◆ PROBLEM DETAILS: From the data below, copy exactly the lines that lie between the one holding "pipelines that will" and the one holding "updated cost estimate, which", including both, and nothing more.

◆ AVAILABLE DATA:

= = = =

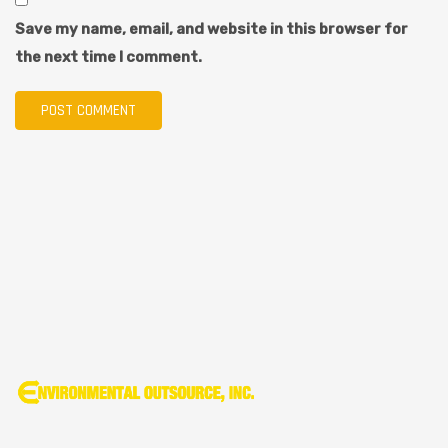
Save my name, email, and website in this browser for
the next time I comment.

= = = =

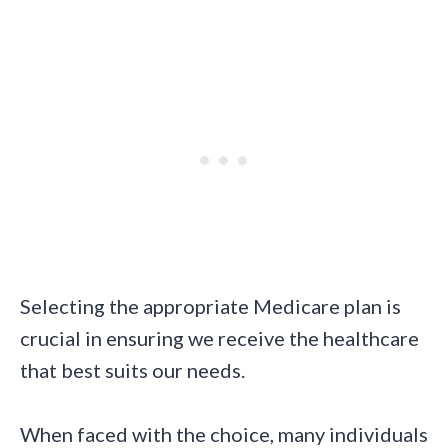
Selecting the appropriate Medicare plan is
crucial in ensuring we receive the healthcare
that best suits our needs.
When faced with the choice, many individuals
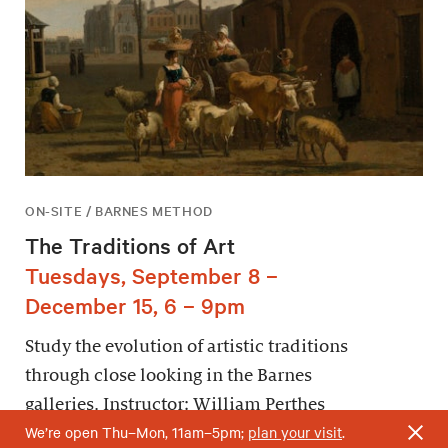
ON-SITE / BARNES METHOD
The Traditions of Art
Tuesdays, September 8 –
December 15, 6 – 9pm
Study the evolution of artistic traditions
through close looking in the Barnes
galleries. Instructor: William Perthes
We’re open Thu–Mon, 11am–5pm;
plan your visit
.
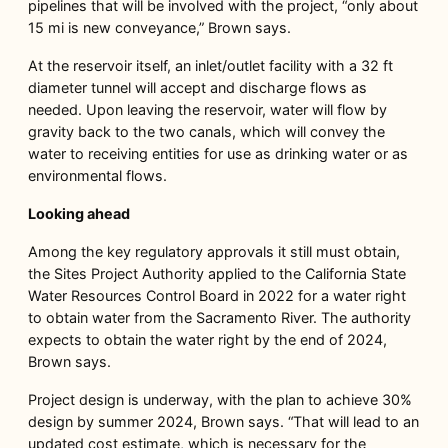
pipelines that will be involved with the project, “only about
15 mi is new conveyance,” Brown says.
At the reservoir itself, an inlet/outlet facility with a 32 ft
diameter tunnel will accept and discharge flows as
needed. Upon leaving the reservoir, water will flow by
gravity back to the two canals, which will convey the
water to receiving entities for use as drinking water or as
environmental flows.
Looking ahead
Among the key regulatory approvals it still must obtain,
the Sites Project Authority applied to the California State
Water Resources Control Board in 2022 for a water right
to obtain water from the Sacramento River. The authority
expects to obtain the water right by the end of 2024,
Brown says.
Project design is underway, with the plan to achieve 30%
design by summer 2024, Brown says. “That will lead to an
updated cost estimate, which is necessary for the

= = = =

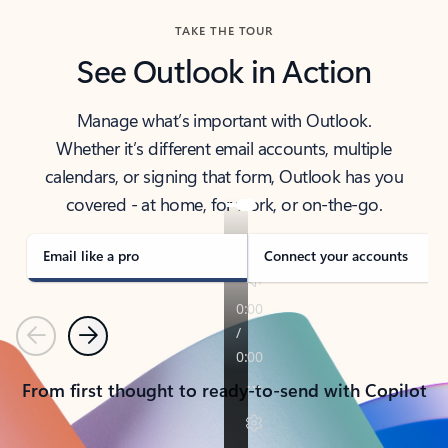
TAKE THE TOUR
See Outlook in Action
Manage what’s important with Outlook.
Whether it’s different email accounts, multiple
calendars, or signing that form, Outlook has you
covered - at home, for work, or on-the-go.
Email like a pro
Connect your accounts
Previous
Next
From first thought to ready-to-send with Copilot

= = = =

◆ EXERCISE SOLUTION:
pipelines that will be involved with the project, “only about
15 mi is new conveyance,” Brown says.
At the reservoir itself, an inlet/outlet facility with a 32 ft
diameter tunnel will accept and discharge flows as
needed. Upon leaving the reservoir, water will flow by
gravity back to the two canals, which will convey the
water to receiving entities for use as drinking water or as
environmental flows.
Looking ahead
Among the key regulatory approvals it still must obtain,
the Sites Project Authority applied to the California State
Water Resources Control Board in 2022 for a water right
to obtain water from the Sacramento River. The authority
expects to obtain the water right by the end of 2024,
Brown says.
Project design is underway, with the plan to achieve 30%
design by summer 2024, Brown says. “That will lead to an
updated cost estimate, which is necessary for the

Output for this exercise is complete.